BEGIN Input records
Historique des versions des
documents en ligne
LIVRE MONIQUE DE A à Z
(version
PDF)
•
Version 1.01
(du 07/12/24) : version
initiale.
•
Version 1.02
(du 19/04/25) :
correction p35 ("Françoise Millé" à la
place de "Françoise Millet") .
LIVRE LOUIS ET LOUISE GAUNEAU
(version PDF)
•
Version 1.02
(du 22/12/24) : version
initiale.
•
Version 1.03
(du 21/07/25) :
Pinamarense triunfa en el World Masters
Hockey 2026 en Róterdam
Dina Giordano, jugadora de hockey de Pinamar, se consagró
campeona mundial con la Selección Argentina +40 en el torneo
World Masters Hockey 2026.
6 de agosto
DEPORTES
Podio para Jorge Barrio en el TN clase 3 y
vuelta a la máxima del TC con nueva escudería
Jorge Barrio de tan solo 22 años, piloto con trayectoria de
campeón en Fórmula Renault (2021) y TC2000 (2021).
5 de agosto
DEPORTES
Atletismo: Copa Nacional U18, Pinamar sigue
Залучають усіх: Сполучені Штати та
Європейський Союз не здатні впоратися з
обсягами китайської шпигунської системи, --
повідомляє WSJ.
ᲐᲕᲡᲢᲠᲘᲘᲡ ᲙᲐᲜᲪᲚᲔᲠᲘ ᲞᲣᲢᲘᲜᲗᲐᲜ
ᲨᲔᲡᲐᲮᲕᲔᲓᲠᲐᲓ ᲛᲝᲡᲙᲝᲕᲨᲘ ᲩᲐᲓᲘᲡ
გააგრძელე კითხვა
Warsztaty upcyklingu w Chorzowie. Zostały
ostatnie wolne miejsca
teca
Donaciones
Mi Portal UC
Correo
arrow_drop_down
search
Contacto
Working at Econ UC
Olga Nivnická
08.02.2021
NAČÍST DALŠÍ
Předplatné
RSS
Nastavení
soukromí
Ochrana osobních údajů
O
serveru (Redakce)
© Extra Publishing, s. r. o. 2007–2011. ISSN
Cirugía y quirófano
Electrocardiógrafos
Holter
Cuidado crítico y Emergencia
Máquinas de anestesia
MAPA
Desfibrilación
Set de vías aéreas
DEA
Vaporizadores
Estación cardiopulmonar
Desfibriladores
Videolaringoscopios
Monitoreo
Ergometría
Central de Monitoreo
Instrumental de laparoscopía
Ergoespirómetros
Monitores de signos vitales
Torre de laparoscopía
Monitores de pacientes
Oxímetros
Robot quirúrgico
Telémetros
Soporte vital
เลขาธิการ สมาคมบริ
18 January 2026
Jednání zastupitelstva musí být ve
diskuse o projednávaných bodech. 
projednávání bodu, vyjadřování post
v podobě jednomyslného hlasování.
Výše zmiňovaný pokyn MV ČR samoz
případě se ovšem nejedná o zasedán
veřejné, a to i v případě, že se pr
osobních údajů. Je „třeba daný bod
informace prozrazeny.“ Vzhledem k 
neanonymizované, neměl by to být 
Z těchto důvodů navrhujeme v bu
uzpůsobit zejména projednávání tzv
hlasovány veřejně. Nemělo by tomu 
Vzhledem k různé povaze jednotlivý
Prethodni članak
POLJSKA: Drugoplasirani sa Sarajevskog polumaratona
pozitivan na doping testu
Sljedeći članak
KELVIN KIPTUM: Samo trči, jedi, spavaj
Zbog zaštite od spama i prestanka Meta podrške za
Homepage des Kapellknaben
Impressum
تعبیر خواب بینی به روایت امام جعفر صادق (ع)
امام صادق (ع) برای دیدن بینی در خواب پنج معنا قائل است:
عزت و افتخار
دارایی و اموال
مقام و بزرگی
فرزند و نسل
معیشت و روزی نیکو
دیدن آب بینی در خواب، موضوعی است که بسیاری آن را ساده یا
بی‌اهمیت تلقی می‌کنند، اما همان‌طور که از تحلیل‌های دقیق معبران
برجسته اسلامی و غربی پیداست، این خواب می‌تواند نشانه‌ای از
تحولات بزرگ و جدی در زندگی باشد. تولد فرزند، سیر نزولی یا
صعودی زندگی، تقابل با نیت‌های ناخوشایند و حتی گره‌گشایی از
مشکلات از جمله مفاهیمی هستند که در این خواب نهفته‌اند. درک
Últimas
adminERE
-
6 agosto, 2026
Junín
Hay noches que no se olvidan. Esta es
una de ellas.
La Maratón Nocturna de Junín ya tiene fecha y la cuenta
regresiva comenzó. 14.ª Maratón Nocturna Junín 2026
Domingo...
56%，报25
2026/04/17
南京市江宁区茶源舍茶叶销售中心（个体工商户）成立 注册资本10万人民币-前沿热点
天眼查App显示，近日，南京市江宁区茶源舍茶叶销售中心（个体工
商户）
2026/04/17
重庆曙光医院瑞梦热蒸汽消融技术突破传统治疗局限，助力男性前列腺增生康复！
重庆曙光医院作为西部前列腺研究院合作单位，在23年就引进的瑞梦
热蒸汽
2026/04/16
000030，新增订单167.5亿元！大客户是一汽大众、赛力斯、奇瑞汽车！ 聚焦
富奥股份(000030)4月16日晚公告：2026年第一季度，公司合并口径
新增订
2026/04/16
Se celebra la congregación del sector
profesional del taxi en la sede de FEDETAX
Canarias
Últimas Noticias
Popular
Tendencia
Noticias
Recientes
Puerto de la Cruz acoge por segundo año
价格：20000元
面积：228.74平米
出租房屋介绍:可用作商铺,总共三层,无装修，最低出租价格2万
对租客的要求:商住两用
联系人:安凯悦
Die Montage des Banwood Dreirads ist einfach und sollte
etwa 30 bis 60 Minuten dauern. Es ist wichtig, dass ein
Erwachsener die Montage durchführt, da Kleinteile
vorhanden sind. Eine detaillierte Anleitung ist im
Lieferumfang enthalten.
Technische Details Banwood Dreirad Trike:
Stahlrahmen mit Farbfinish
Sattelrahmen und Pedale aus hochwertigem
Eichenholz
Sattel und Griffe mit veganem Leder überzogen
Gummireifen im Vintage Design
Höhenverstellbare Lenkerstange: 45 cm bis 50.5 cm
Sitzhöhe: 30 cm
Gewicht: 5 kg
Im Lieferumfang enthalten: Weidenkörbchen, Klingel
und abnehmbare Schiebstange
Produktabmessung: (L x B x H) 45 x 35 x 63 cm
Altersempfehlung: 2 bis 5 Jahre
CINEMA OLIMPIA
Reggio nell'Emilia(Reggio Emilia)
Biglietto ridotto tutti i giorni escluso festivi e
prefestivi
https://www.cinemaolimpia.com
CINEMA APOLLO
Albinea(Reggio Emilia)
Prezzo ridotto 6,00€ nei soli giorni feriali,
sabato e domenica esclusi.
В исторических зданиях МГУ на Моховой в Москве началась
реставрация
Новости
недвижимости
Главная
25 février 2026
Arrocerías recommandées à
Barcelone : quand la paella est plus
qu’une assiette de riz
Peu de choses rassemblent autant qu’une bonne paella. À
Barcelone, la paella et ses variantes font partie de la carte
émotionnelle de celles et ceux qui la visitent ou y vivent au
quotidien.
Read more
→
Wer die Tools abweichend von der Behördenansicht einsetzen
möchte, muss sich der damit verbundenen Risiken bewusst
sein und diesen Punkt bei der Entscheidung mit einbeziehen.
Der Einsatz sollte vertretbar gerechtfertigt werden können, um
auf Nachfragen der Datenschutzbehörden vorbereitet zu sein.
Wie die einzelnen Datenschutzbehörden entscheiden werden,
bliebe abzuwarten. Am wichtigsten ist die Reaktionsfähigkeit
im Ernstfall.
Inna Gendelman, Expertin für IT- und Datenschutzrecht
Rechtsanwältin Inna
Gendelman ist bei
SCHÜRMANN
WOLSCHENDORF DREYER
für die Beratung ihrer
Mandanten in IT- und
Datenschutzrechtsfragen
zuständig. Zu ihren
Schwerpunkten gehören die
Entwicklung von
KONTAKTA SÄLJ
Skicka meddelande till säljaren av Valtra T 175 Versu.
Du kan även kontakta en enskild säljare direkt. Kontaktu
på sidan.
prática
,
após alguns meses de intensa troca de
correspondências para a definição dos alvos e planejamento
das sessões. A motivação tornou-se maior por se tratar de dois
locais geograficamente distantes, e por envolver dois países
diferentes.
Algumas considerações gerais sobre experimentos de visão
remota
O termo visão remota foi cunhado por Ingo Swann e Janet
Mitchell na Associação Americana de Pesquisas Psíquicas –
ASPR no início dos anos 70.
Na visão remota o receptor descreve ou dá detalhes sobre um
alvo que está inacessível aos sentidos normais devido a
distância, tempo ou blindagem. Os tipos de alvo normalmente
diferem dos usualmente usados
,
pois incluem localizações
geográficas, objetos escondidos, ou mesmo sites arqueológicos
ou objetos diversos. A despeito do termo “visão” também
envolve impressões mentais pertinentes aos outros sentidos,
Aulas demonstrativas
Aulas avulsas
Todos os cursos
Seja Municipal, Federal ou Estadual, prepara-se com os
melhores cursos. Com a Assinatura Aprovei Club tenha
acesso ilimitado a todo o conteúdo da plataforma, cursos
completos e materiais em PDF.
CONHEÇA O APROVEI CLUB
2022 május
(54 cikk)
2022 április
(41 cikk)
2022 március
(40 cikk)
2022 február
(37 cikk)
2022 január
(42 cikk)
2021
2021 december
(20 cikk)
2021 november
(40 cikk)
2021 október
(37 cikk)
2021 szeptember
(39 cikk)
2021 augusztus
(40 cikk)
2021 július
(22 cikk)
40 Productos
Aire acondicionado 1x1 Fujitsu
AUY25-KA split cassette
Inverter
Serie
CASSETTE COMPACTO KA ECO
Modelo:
END Input records
_Assignment_:
Please, from the material above, copy only the lines from the line with "امام صادق (ع)" up to and including the line with "profesional del taxi en la sede de FEDETAX", exactly as written.

_Solution for this task_:
امام صادق (ع) برای دیدن بینی در خواب پنج معنا قائل است:
عزت و افتخار
دارایی و اموال
مقام و بزرگی
فرزند و نسل
معیشت و روزی نیکو
دیدن آب بینی در خواب، موضوعی است که بسیاری آن را ساده یا
بی‌اهمیت تلقی می‌کنند، اما همان‌طور که از تحلیل‌های دقیق معبران
برجسته اسلامی و غربی پیداست، این خواب می‌تواند نشانه‌ای از
تحولات بزرگ و جدی در زندگی باشد. تولد فرزند، سیر نزولی یا
صعودی زندگی، تقابل با نیت‌های ناخوشایند و حتی گره‌گشایی از
مشکلات از جمله مفاهیمی هستند که در این خواب نهفته‌اند. درک
Últimas
adminERE
-
6 agosto, 2026
Junín
Hay noches que no se olvidan. Esta es
una de ellas.
La Maratón Nocturna de Junín ya tiene fecha y la cuenta
regresiva comenzó. 14.ª Maratón Nocturna Junín 2026
Domingo...
56%，报25
2026/04/17
南京市江宁区茶源舍茶叶销售中心（个体工商户）成立 注册资本10万人民币-前沿热点
天眼查App显示，近日，南京市江宁区茶源舍茶叶销售中心（个体工
商户）
2026/04/17
重庆曙光医院瑞梦热蒸汽消融技术突破传统治疗局限，助力男性前列腺增生康复！
重庆曙光医院作为西部前列腺研究院合作单位，在23年就引进的瑞梦
热蒸汽
2026/04/16
000030，新增订单167.5亿元！大客户是一汽大众、赛力斯、奇瑞汽车！ 聚焦
富奥股份(000030)4月16日晚公告：2026年第一季度，公司合并口径
新增订
2026/04/16
Se celebra la congregación del sector
profesional del taxi en la sede de FEDETAX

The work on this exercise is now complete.